Shortlisted for the German Book Award 2021
The six shortlist candidates have just been announced and schøne agentur represents translation rigths for four of them! Please do not hesitate to get in touch if you’d like to have a closer look at:
Mithu M. Sanyal, IDENTITTI (Hanser) – It’s the 2020s and things are complicated. Then there’s a scandal: Prof. Saraswati is a white woman – and nothing could be worse. Because she holds the chair of Postcolonial Studies in Düsseldorf and is the supreme goddess of identity debates, in which she describes herself as a person of colour. Never before has a story of the present day been so fast-paced and told with such ease.
Antje Rávik Strubel, BLUE WOMAN (S. Fischer) – Antje Rávik Strubel’s novel ‚Blue Woman‘, tells in a stirring way of the unequal premises of love, Europe’s abysses and how we normalise the monstrous. Rendered invisible by a sexual assault which no one takes seriously, Adina gets stranded in Helsinki after wandering around aimlessly. In the hotel in which she is working illegally, she meets the Estonian Professor Leonides, a Member of the European Parliament, who falls in love with her.

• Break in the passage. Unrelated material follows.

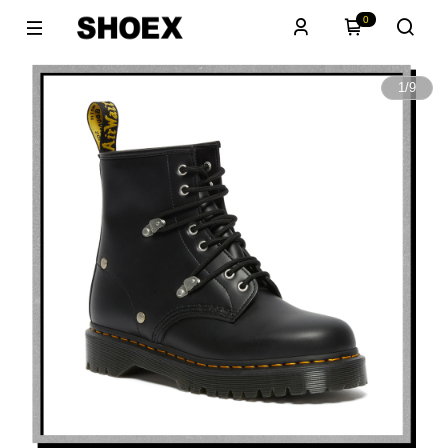
0
1
/
9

While he campaigns for human rights, Adina searches for a way out of her inner exile.
Norbert Gstrein, THE SECOND JACOB (Hanser) – Jacob recalls doing a film shoot years ago on the Mexican-American border. He remembers women being murdered and the terrible conditions in general, but he only ever witnessed these things from afar. Twice, however, he found himself in the middle of sinister events. Jacob is ashamed and struggles with the simplistic verdicts of the outside world.

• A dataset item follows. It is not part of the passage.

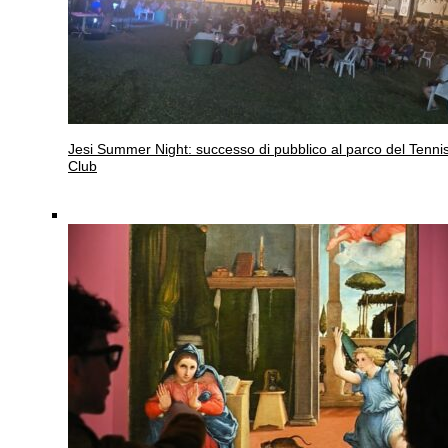
Jesi
Summer Night: successo di pubblico al parco del Tenni
Club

Monika Helfer, DADDY (Hanser) – Monika Helfer continues the tale she began in The Riff-Raff – the one of her family. Helfer’s book orbits her father’s life and tells the story of her childhood and adolescence – the spaciousness and library in the mountain recovery home for war victims and the poverty and the cramped conditions in a South Tyrolean settlement with many children in one kitchen. She writes what she knows about her father, a man who, like many of his generation, didn’t say much.